SUPPLIED ENTRIES START
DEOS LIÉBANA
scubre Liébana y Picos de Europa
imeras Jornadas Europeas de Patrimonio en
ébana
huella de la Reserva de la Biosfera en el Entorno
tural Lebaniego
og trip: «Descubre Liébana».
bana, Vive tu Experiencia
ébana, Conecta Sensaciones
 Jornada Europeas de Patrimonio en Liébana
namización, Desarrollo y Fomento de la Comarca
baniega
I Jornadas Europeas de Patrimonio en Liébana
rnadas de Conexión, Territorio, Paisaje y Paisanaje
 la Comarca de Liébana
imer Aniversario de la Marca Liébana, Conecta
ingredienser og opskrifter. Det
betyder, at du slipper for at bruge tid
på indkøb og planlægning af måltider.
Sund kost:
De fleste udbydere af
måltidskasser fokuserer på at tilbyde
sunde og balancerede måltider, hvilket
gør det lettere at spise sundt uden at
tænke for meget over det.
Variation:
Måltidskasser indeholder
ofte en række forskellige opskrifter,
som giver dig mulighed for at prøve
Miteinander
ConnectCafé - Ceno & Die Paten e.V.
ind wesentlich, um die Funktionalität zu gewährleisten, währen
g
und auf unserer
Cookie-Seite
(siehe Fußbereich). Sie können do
SUPPLIED ENTRIES END
SUPPLIED ENTRIES START
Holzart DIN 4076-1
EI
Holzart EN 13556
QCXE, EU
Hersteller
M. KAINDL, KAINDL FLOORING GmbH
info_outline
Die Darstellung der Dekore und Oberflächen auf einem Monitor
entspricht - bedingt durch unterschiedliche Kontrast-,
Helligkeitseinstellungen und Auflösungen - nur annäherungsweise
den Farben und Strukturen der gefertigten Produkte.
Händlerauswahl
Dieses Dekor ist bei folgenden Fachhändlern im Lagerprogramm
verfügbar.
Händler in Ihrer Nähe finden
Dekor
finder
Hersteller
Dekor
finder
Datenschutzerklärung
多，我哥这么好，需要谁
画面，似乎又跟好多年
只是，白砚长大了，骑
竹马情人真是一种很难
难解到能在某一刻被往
SUPPLIED ENTRIES END
SUPPLIED ENTRIES START
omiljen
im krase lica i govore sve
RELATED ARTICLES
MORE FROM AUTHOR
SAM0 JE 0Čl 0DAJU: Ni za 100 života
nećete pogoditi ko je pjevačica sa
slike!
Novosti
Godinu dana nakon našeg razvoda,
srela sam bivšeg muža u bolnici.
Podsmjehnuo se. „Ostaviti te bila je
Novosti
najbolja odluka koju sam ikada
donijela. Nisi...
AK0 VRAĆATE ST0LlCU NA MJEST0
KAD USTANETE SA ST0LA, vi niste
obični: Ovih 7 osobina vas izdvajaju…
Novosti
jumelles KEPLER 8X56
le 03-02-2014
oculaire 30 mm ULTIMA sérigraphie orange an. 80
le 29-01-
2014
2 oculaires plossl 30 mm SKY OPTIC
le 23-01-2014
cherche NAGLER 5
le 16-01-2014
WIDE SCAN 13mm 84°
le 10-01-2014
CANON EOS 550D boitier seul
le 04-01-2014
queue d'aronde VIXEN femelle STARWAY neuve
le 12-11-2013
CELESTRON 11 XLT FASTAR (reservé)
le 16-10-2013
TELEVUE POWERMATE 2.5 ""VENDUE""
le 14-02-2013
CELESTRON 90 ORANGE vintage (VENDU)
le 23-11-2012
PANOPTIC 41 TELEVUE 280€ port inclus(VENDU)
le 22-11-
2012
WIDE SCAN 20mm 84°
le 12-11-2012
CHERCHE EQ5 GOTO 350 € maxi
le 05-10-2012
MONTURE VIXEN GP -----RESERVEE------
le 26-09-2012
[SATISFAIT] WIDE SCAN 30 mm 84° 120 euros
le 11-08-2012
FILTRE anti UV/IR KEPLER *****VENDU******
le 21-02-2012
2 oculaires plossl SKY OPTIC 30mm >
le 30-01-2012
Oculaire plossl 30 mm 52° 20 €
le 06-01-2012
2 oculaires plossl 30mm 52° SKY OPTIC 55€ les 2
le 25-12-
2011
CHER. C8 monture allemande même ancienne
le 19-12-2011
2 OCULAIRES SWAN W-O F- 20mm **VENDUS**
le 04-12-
SUPPLIED ENTRIES END
THE PROBLEM: Copy the entries above exactly, but only from the line holding "Holzart DIN 4076-1" through the line holding "Helligkeitseinstellungen und Auflösungen", both included.

EXPECTED ANSWER:
Holzart DIN 4076-1
EI
Holzart EN 13556
QCXE, EU
Hersteller
M. KAINDL, KAINDL FLOORING GmbH
info_outline
Die Darstellung der Dekore und Oberflächen auf einem Monitor
entspricht - bedingt durch unterschiedliche Kontrast-,
Helligkeitseinstellungen und Auflösungen - nur annäherungsweise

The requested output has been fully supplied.